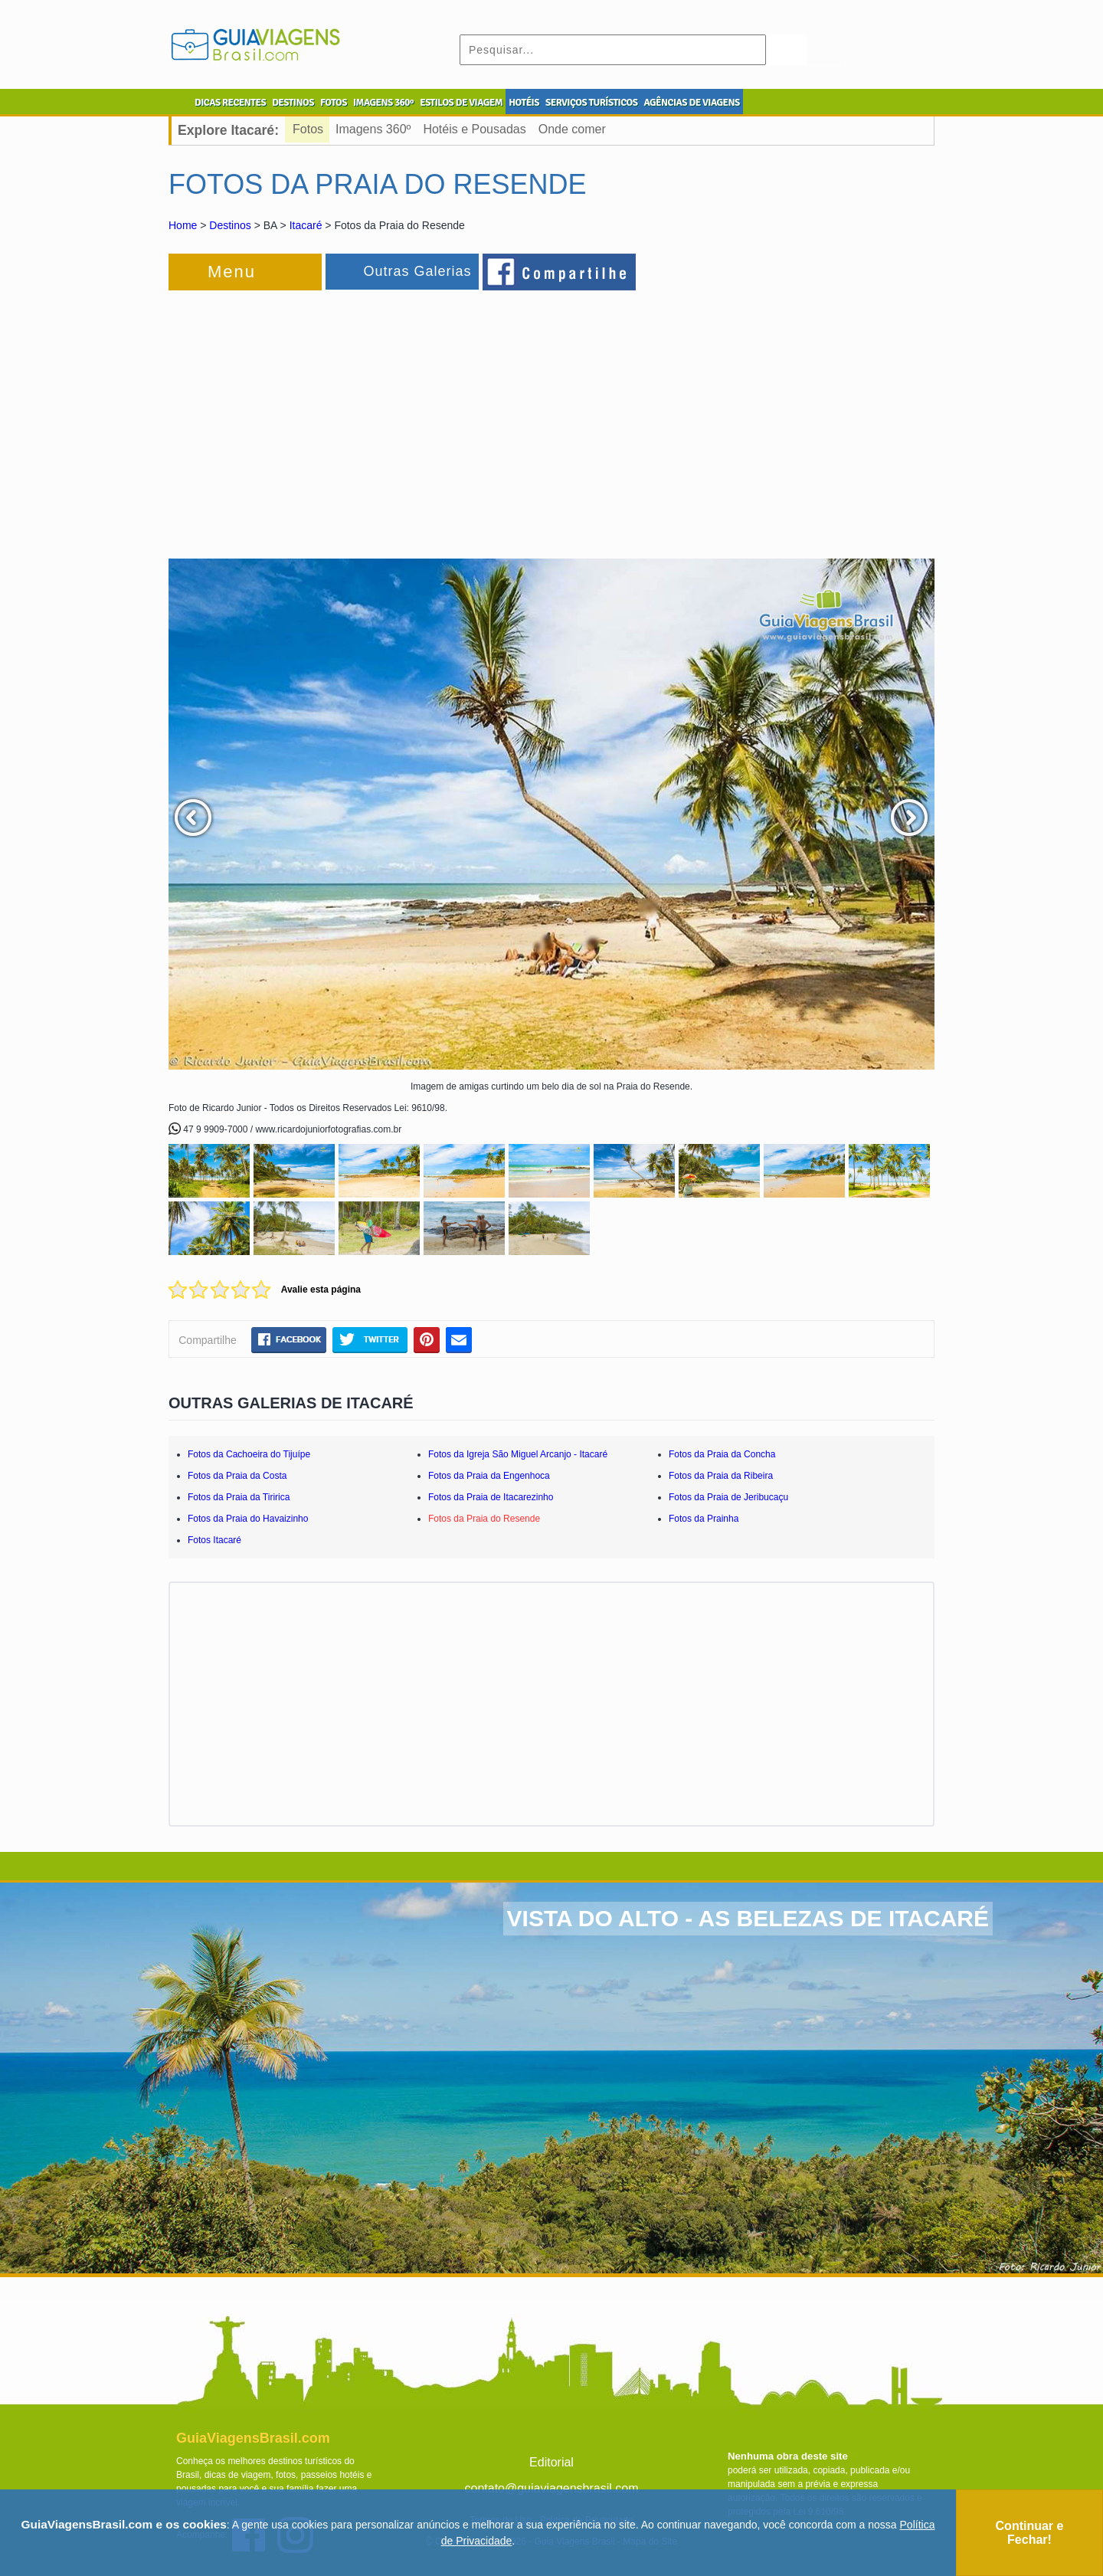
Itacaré (306, 225)
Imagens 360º (373, 129)
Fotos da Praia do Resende (484, 1518)
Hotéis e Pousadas (474, 129)
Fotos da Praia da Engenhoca (489, 1475)
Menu (232, 271)
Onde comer (572, 129)
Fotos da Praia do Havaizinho (248, 1518)
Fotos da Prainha (703, 1518)
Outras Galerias (417, 271)
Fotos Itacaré (214, 1540)
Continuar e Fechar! (1030, 2532)
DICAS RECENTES (230, 103)
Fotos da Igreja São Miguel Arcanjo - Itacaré (517, 1454)
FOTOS (333, 103)
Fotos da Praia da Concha (722, 1454)
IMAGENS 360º (383, 103)
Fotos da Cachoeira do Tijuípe (249, 1454)
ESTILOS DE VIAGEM (461, 103)
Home (183, 225)
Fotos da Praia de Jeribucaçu (728, 1497)
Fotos (308, 129)
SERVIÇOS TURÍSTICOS (591, 103)
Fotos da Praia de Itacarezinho (490, 1497)
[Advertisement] (335, 417)
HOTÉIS (524, 103)
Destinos (229, 225)
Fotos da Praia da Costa (237, 1475)
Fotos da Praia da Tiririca (239, 1497)
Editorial (551, 2462)
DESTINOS (293, 103)
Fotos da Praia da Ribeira (721, 1475)
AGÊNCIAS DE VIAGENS (691, 103)
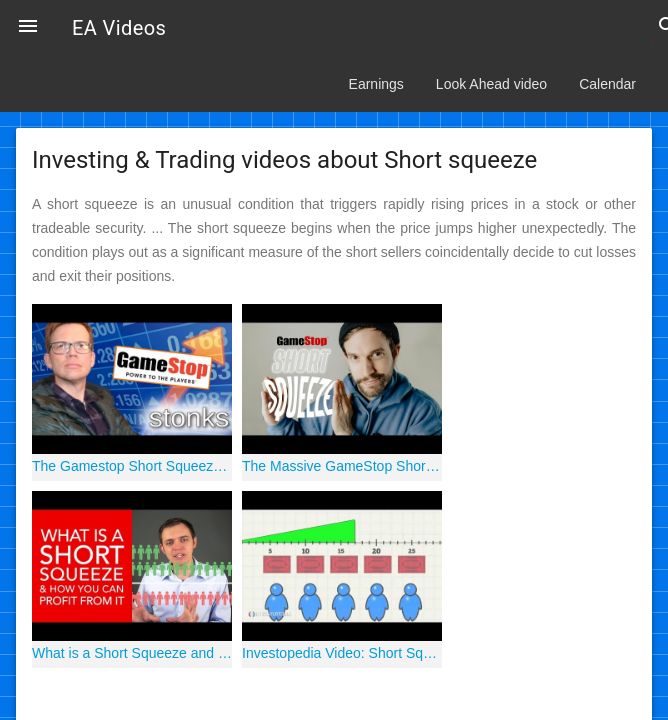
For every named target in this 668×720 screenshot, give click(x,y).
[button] (28, 28)
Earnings (376, 84)
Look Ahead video (491, 84)
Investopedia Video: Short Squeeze (342, 653)
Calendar (607, 84)
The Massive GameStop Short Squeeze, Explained (342, 466)
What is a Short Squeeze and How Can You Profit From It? (132, 653)
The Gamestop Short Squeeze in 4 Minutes (132, 466)
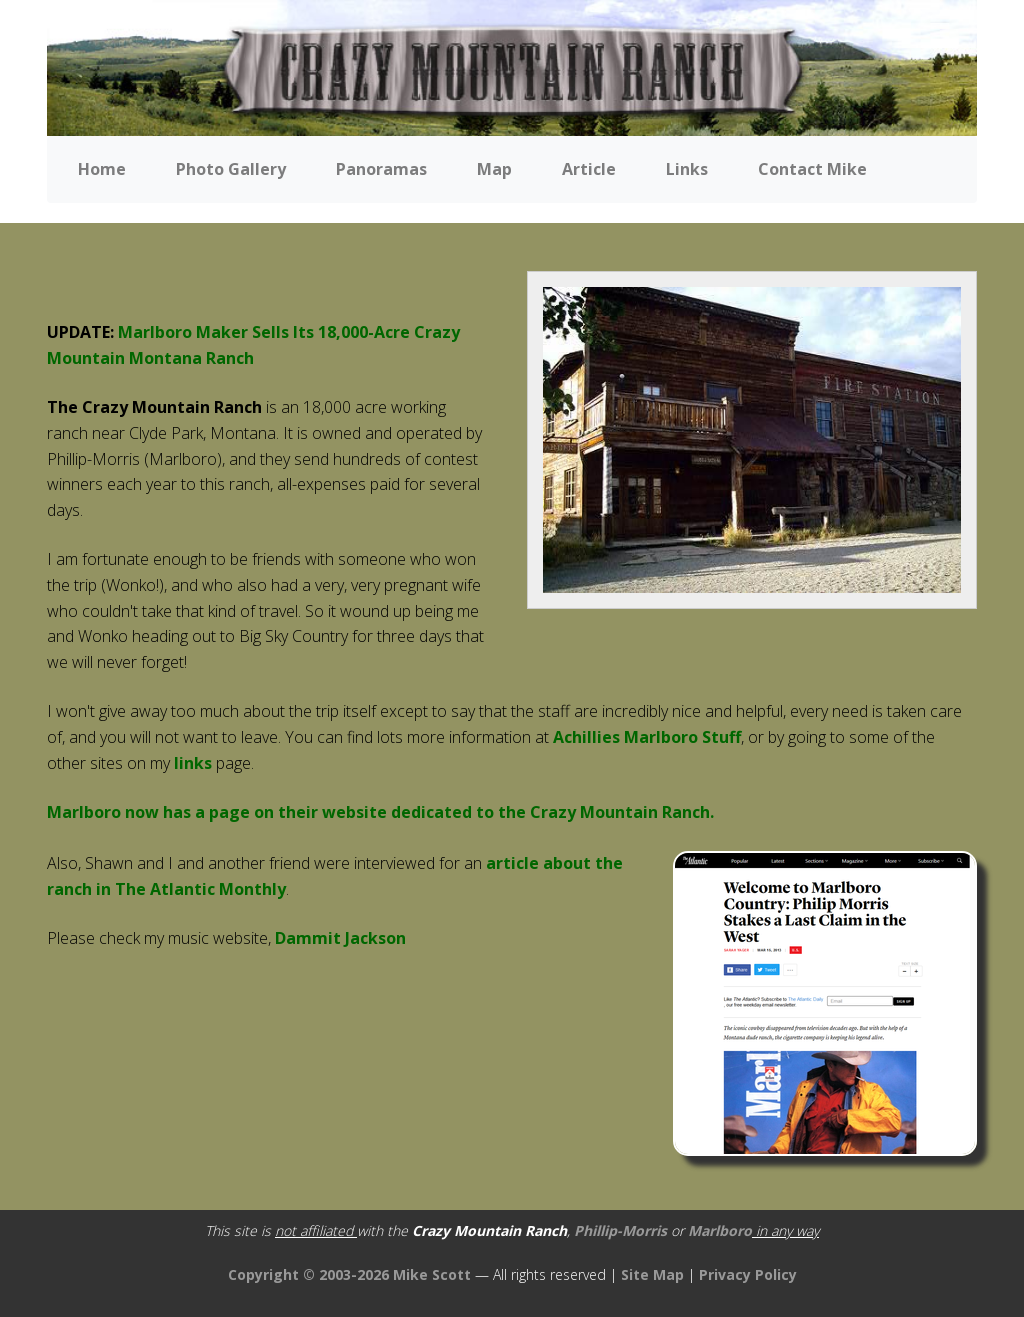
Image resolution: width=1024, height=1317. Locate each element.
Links (687, 169)
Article (589, 169)
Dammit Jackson (340, 938)
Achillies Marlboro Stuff (647, 737)
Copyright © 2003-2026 (308, 1274)
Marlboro (720, 1230)
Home (102, 169)
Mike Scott (434, 1274)
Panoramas (381, 169)
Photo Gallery (231, 169)
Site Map (652, 1274)
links (195, 763)
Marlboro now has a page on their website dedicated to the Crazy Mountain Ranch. (380, 812)
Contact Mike (812, 169)
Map (494, 169)
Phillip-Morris (620, 1230)
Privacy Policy (748, 1274)
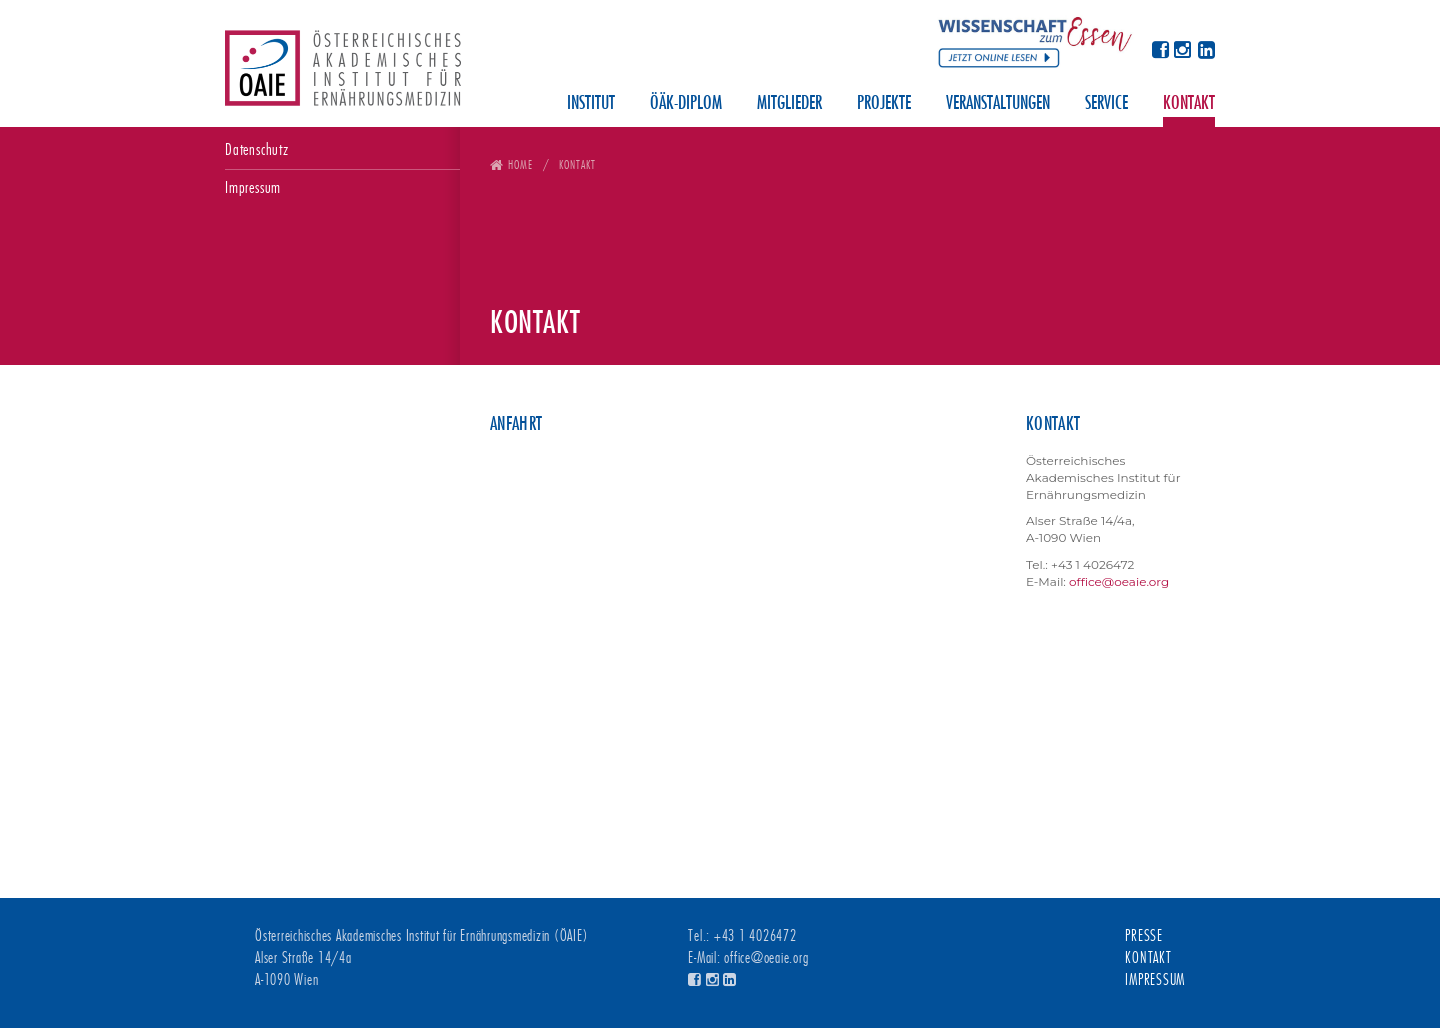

About this task —
Take the records above and return, word for word, only the lines that fall from the line with "Dammit Jackson (340, 938)" to the line with "Map (494, 169)", both of them included.

Output for this exercise —
Dammit Jackson (340, 938)
Achillies Marlboro Stuff (647, 737)
Copyright © 2003-2026 (308, 1274)
Marlboro (720, 1230)
Home (102, 169)
Mike Scott (434, 1274)
Panoramas (381, 169)
Photo Gallery (231, 169)
Site Map (652, 1274)
links (195, 763)
Marlboro now has a page on their website dedicated to the Crazy Mountain Ranch. (380, 812)
Contact Mike (812, 169)
Map (494, 169)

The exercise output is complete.